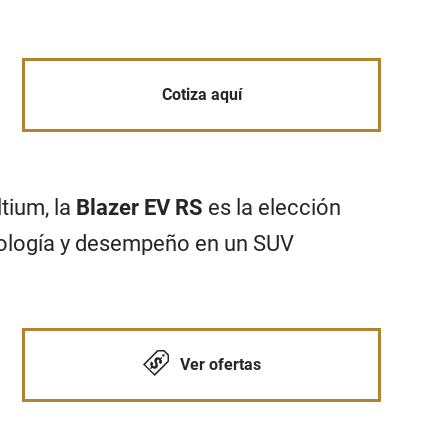
Cotiza aquí
tium, la
Blazer EV RS
es la elección
cnología y desempeño en un SUV
Ver ofertas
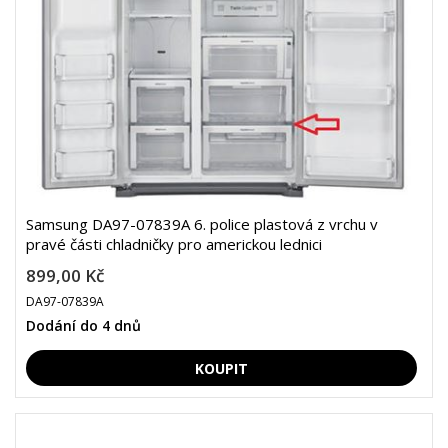
Samsung DA97-07839A 6. police plastová z vrchu v
pravé části chladničky pro americkou lednici
899,00 Kč
DA97-07839A
Dodání do 4 dnů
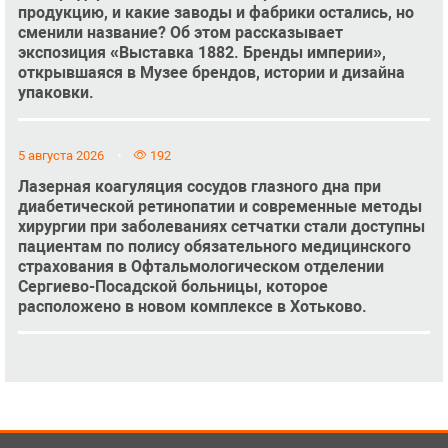
продукцию, и какие заводы и фабрики остались, но
сменили название? Об этом рассказывает
экспозиция «Выставка 1882. Бренды империи»,
открывшаяся в Музее брендов, истории и дизайна
упаковки.
5 августа 2026
192
Лазерная коагуляция сосудов глазного дна при
диабетической ретинопатии и современные методы
хирургии при заболеваниях сетчатки стали доступны
пациентам по полису обязательного медицинского
страхования в Офтальмологическом отделении
Сергиево-Посадской больницы, которое
расположено в новом комплексе в Хотьково.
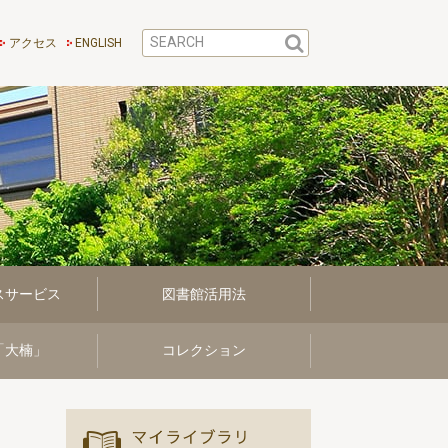
アクセス
ENGLISH
スサービス
図書館活用法
「大楠」
コレクション
マイ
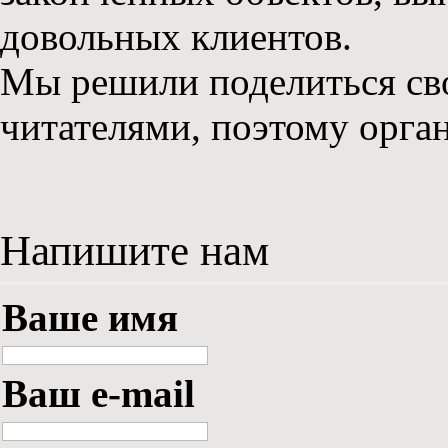
довольных клиентов.
Мы решили поделиться св
читателями, поэтому орга
Напишите нам
Ваше имя
Ваш e-mail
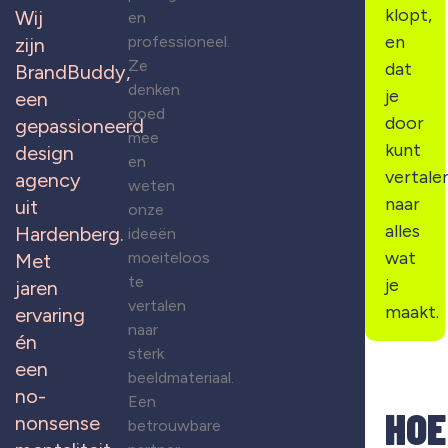
klopt,
Wij
en
en
professioneel.
zijn
Ze
dat
BrandBuddy,
denken
je
een
goed
door
gepassioneerd
mee
kunt
design
en
vertale
agency
weten
naar
uit
onze
alles
Hardenberg.
ideeën
wat
moeiteloos
Met
te
je
jaren
vertalen
maakt.
ervaring
naar
én
sterk
een
beeldmateriaal.
no-
Een
HOE
nonsense
betrouwbare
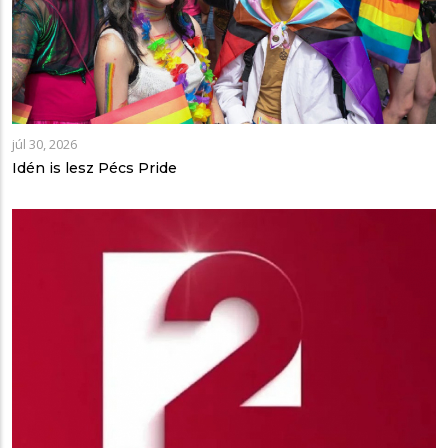
júl 30, 2026
Idén is lesz Pécs Pride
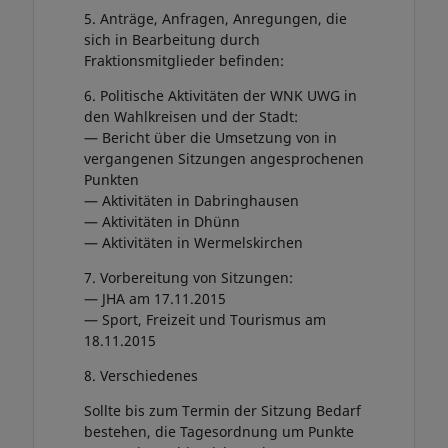
5. Anträge, Anfragen, Anregungen, die
sich in Bearbeitung durch
Fraktionsmitglieder befinden:
6. Politische Aktivitäten der WNK UWG in
den Wahlkreisen und der Stadt:
— Bericht über die Umsetzung von in
vergangenen Sitzungen angesprochenen
Punkten
— Aktivitäten in Dabringhausen
— Aktivitäten in Dhünn
— Aktivitäten in Wermelskirchen
7. Vorbereitung von Sitzungen:
— JHA am 17.11.2015
— Sport, Freizeit und Tourismus am
18.11.2015
8. Verschiedenes
Sollte bis zum Termin der Sitzung Bedarf
bestehen, die Tagesordnung um Punkte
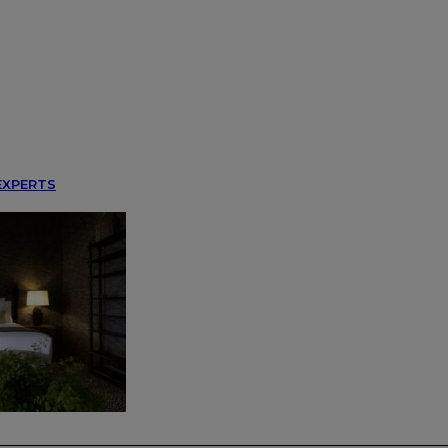
EXPERTS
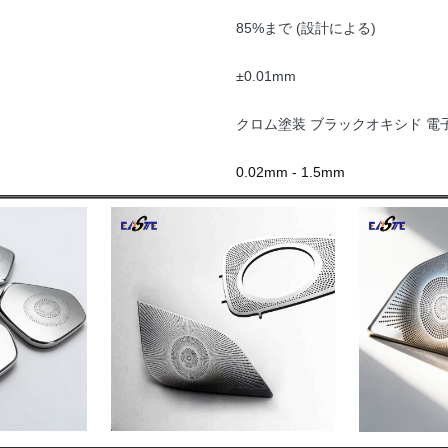
85%まで (設計による)
±0.01mm
クロム塗装 ブラックオキシド 電
0.02mm - 1.5mm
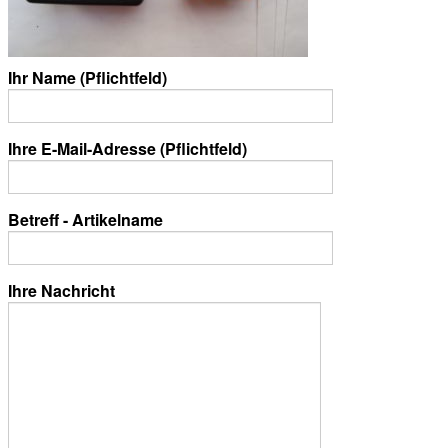
Ihr Name (Pflichtfeld)
Ihre E-Mail-Adresse (Pflichtfeld)
Betreff - Artikelname
Ihre Nachricht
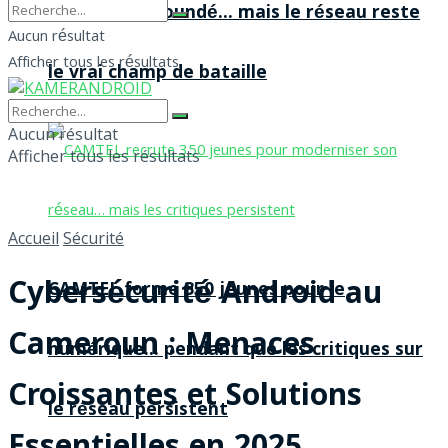
agences à Yaoundé… mais le réseau reste
Aucun résultat
Afficher tous les résultats
le vrai champ de bataille
Aucun résultat
Afficher tous les résultats
Accueil
Sécurité
Cybersécurité Android au
CAMTEL forme 350 jeunes pour le
Cameroun : Menaces
numérique… pendant que les critiques sur
Croissantes et Solutions
le réseau persistent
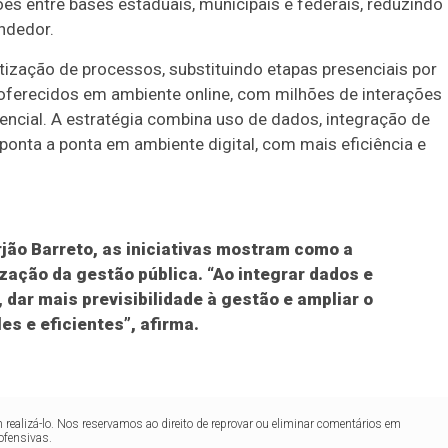
es entre bases estaduais, municipais e federais, reduzindo
ndedor.
ização de processos, substituindo etapas presenciais por
o oferecidos em ambiente online, com milhões de interações
ncial. A estratégia combina uso de dados, integração de
ponta a ponta em ambiente digital, com mais eficiência e
rjão Barreto, as iniciativas mostram como a
zação da gestão pública. “Ao integrar dados e
dar mais previsibilidade à gestão e ampliar o
s e eficientes”, afirma.
realizá-lo. Nos reservamos ao direito de reprovar ou eliminar comentários em
ofensivas.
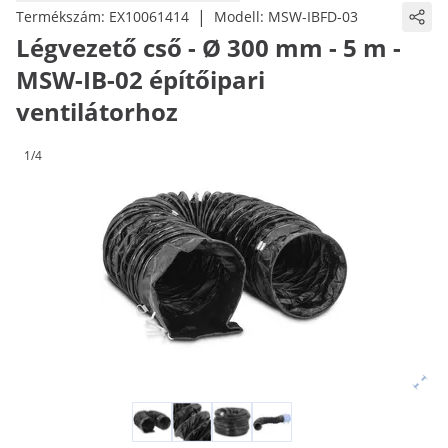
|
Termékszám:
EX10061414
Modell:
MSW-IBFD-03
Légvezető cső - Ø 300 mm - 5 m -
MSW-IB-02 építőipari
ventilátorhoz
1/4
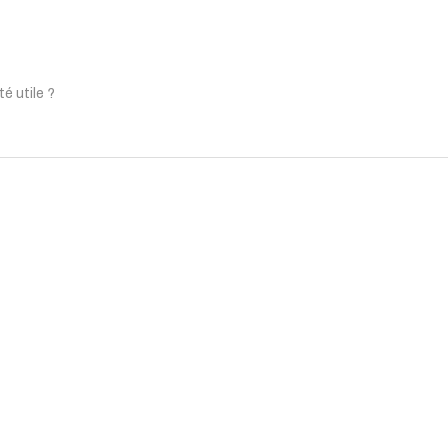
té utile ?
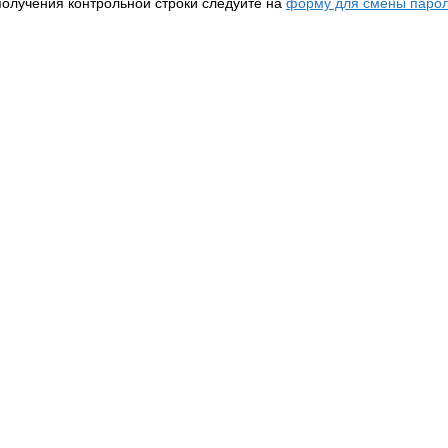
получения контрольной строки следуйте на
форму для смены парол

-----

WHAT YOU SHOULD DO – Using the records above, report each line that contains the word "Aktivitäten" by copying it.

ANSWER –
6. Politische Aktivitäten der WNK UWG in
— Aktivitäten in Dabringhausen
— Aktivitäten in Dhünn
— Aktivitäten in Wermelskirchen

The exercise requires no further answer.